Blogi

New constitution: Civil society has taken an active role

The active participation of the Tanzanian civil society has been welcomed by the authorities. Despite of the good work done by the Constitutional Review Commission, several loopholes still need to be addressed.
Asna Mshana
12.6.2013

As the first draft of the constitution has been released it's a good time to have a glimpse to the contstitution process so far.

Several CSOs in Tanzania have been very active in the constitution making  process by  collecting citizens' views, creating public awareness as well as  monitoring what is happening within the whole process.

This role was particularly given to the Constitution Forum, Jukwaa la Katiba in Kiswahili, established by about 181 CSOs to act as a watchdog during the constitution process.

In principle President's willingness to acknowledge the need for a new constitution came from the citizens' demand. This demand is rooted in the 2010 general elections results.

Since 2010 there have been concerns and demands for new constitution because of the poor elections management, the power position of the President, and the questionable independence of the Electoral Commission of Tanzania, just to mention few.

Some of the CSOs were invited to provide expert opinions on issues regarding land, natural resources, human rights, freedom of press and expression, and other organizations to present general opinions.

For example Tanzania Natural Resources Forum and Southern African Human Rights NGO Network's Tanzanian branch presented civil society's views and opinions about the role of natural resources and environmental issues in the  new constitution.

Similarly Civil Society Foundation and HakiArdhi are demanding protection of land and natural resource rights by making land tenure security a constitutional category and not leaving it to normal legislative procedures.

***

Despite of the Constitutional Review Commission's (CRC) good work, there were several loopholes raised by civil society organizations, political parties and individuals regarding the constitution process. Lack of aid for disabled people, lack of sign language translation services, political interference, and poor attendance of women are some of the challenges observed.

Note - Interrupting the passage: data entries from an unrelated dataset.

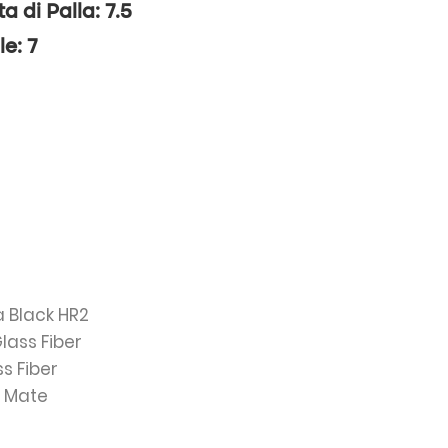
ta di Palla: 7.5
le: 7
va Black HR2
Glass Fiber
ss Fiber
: Mate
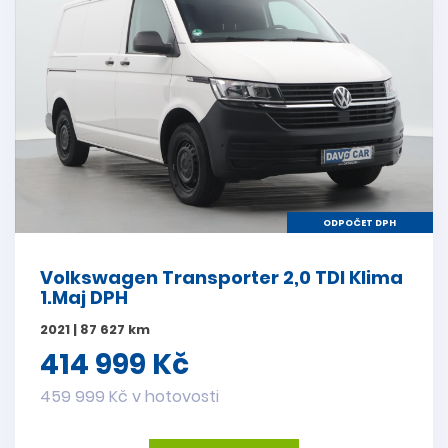
ODPOČET DPH
Volkswagen Transporter 2,0 TDI Klima
1.Maj DPH
2021 | 87 627 km
414 999 Kč
459 999 Kč v hotovosti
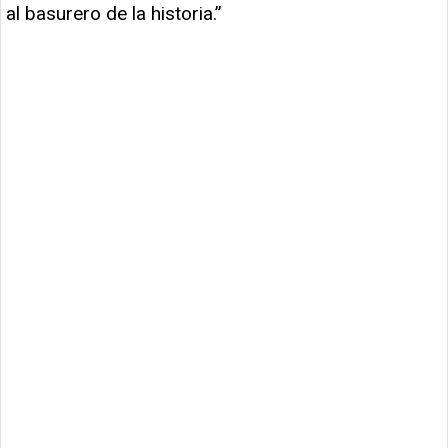
al basurero de la historia.”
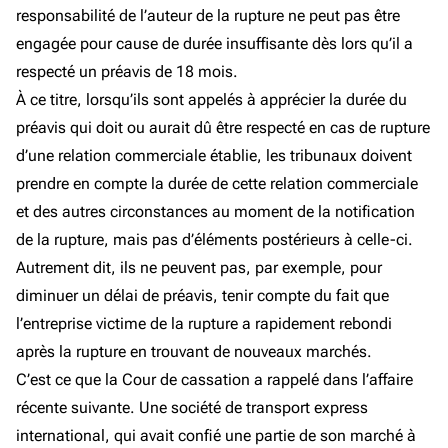
responsabilité de l’auteur de la rupture ne peut pas être
engagée pour cause de durée insuffisante dès lors qu’il a
respecté un préavis de 18 mois.
À ce titre, lorsqu’ils sont appelés à apprécier la durée du
préavis qui doit ou aurait dû être respecté en cas de rupture
d’une relation commerciale établie, les tribunaux doivent
prendre en compte la durée de cette relation commerciale
et des autres circonstances au moment de la notification
de la rupture, mais pas d’éléments postérieurs à celle-ci.
Autrement dit, ils ne peuvent pas, par exemple, pour
diminuer un délai de préavis, tenir compte du fait que
l’entreprise victime de la rupture a rapidement rebondi
après la rupture en trouvant de nouveaux marchés.
C’est ce que la Cour de cassation a rappelé dans l’affaire
récente suivante. Une société de transport express
international, qui avait confié une partie de son marché à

Most of the women were reluctant to give their views. Political interference prevented people from enjoying their freedom of expression, them ending up airing views of their respective party instead.

One challenge was that the draft constitution was available only in English despite the fact that less than 20 per cent of Tanzanians speak English, making it difficult or completely impossible for the vast majority to understand the contents of the draft.

Shortage of time have been a serious constrain in the constitution making process. For example citizens were given three days to provide their views.

Pointing out the same issues the chairman of the Constitutional Review Commission (CRC) said that the three hour time for the commission to meet with the citizens to collect their views on any given day is far from enough.


***

The  draft bill was debated within unreasonably restricted and generally technocratic circles and public hearings were only conducted in Dodoma, Dar Es-Salaam and Zanzibar which limits genuine participation of the majority of the citizens.  

The hearing process was also interrupted by police who fired tear gas to disperse residents and students in Dodoma. The students were seeking to enter parliament grounds where the public hearing was going on. In Dar es Salaam hearing was canceled after intermittent chanting.

There were also widespread protests against the draft bill when Jukwaa la Katiba and other CSOs were against it. As a result the  bill was withdrawn in order to address people’s concerns. 

The leading opposition party Chadema said the whole process was hijacked by the ruling party. The party also expressed a concern that CRC was working too closely with the government and the office of the President which compromises the commission’s ability to work independently. 

The political  allegation and religious interference was also raised by the Constitution Forum. Jukwaa la Katiba accused CRC's senior officials for refusing to appear before a parliamentary committee to clarify some matters.

At the end it must be stated that the new constitution is very important as it will be the beginning for new Tanzania: the new constitution will not only affect the political system, but also other spheres of life such as socio- economic factors.

The writer works as Kepa's Programme Advisor in Tanzania.